# Records shown
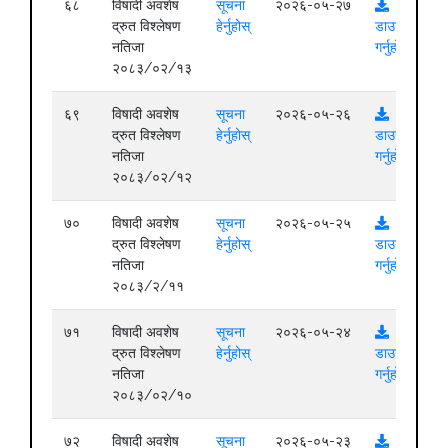
६८
विषादी अवशेष
सूचना
२०२६-०५-२७
द्रुत विश्लेषण
हेर्नुहोस्
डाउनलोड
नतिजा
गर्नुहोस्
२०८३/०२/१३
६९
विषादी अवशेष
सूचना
२०२६-०५-२६
द्रुत विश्लेषण
हेर्नुहोस्
डाउनलोड
नतिजा
गर्नुहोस्
२०८३/०२/१२
७०
विषादी अवशेष
सूचना
२०२६-०५-२५
द्रुत विश्लेषण
हेर्नुहोस्
डाउनलोड
नतिजा
गर्नुहोस्
२०८३/२/११
७१
विषादी अवशेष
सूचना
२०२६-०५-२४
द्रुत विश्लेषण
हेर्नुहोस्
डाउनलोड
नतिजा
गर्नुहोस्
२०८३/०२/१०
७२
विषादी अवशेष
सूचना
२०२६-०५-२३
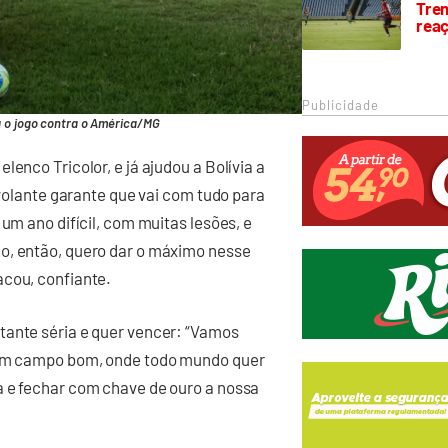
Trem
rea
Publicidade
a o jogo contra o América/MG
enco Tricolor, e já ajudou a Bolívia a
 volante garante que vai com tudo para
 um ano difícil, com muitas lesões, e
o, então, quero dar o máximo nesse
acou, confiante.
tante séria e quer vencer: “Vamos
m um campo bom, onde todo mundo quer
a e fechar com chave de ouro a nossa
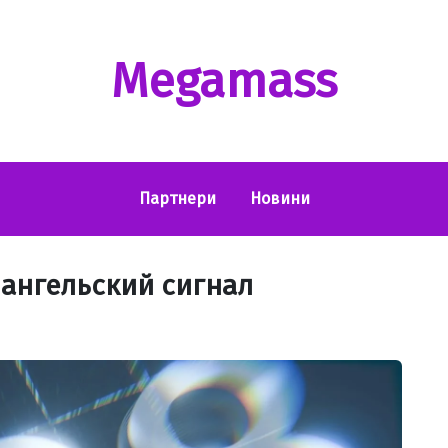
Megamass
Партнери
Новини
ангельский сигнал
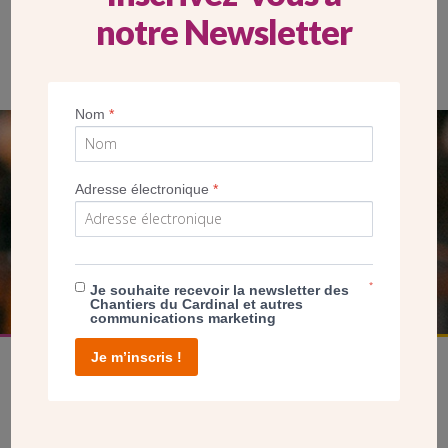
notre Newsletter
La paroisse avait préparée une messe pour célébrer la fin des
travaux.
Nom
*
SEUL VOTRE DON
Adresse électronique
*
NOUS PERMET D’AGIR
FAIRE UN DON
*
Je souhaite recevoir la newsletter des
Chantiers du Cardinal et autres
communications marketing
Je m’inscris !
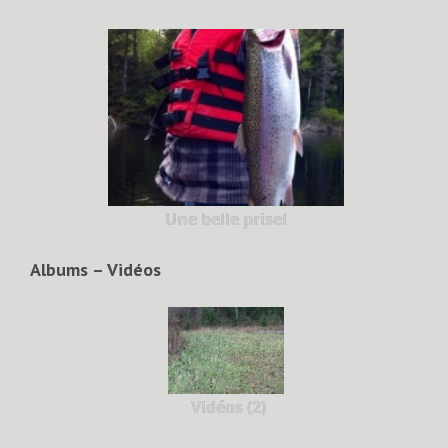
Une belle prise!
Albums – Vidéos
Vidéos (2)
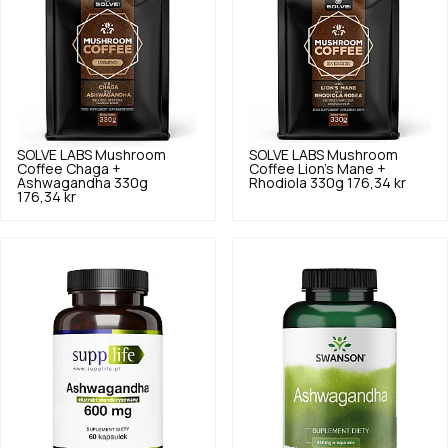
SOLVE LABS
Mushroom
SOLVE LABS
Mushroom
Coffee Chaga +
Coffee Lion's Mane +
Ashwagandha 330g
Rhodiola 330g
176,34 kr
176,34 kr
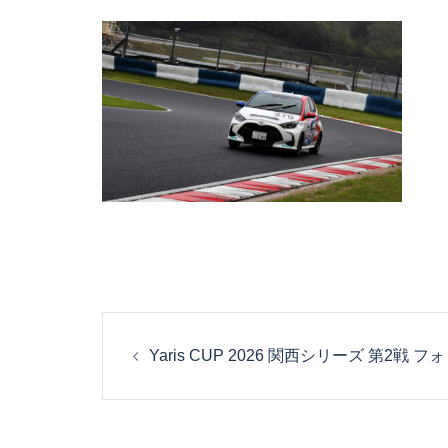
投
Yaris CUP 2026 関西シリーズ 第2戦
稿
ナ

# Your task
Leave out the pictures and set down everything else in the entries above exactly.

# Solution to the problem
६८
विषादी अवशेष
सूचना
२०२६-०५-२७
द्रुत विश्लेषण
हेर्नुहोस्
डाउनलोड
नतिजा
गर्नुहोस्
२०८३/०२/१३
६९
विषादी अवशेष
सूचना
२०२६-०५-२६
द्रुत विश्लेषण
हेर्नुहोस्
डाउनलोड
नतिजा
गर्नुहोस्
२०८३/०२/१२
७०
विषादी अवशेष
सूचना
२०२६-०५-२५
द्रुत विश्लेषण
हेर्नुहोस्
डाउनलोड
नतिजा
गर्नुहोस्
२०८३/२/११
७१
विषादी अवशेष
सूचना
२०२६-०५-२४
द्रुत विश्लेषण
हेर्नुहोस्
डाउनलोड
नतिजा
गर्नुहोस्
२०८३/०२/१०
७२
विषादी अवशेष
सूचना
२०२६-०५-२३
Trem
rea
Publicidade
a o jogo contra o América/MG
enco Tricolor, e já ajudou a Bolívia a
 volante garante que vai com tudo para
 um ano difícil, com muitas lesões, e
o, então, quero dar o máximo nesse
acou, confiante.
tante séria e quer vencer: “Vamos
m um campo bom, onde todo mundo quer
a e fechar com chave de ouro a nossa
Megamass
Партнери
Новини
ангельский сигнал
notre Newsletter
La paroisse avait préparée une messe pour célébrer la fin des
travaux.
Nom
*
SEUL VOTRE DON
Adresse électronique
*
NOUS PERMET D’AGIR
FAIRE UN DON
*
Je souhaite recevoir la newsletter des
Chantiers du Cardinal et autres
communications marketing
Je m’inscris !
Une belle prise!
Albums – Vidéos
Vidéos (2)
SOLVE LABS
Mushroom
SOLVE LABS
Mushroom
Coffee Chaga +
Coffee Lion's Mane +
Ashwagandha 330g
Rhodiola 330g
176,34 kr
176,34 kr
投
Yaris CUP 2026 関西シリーズ 第2戦
稿
ナ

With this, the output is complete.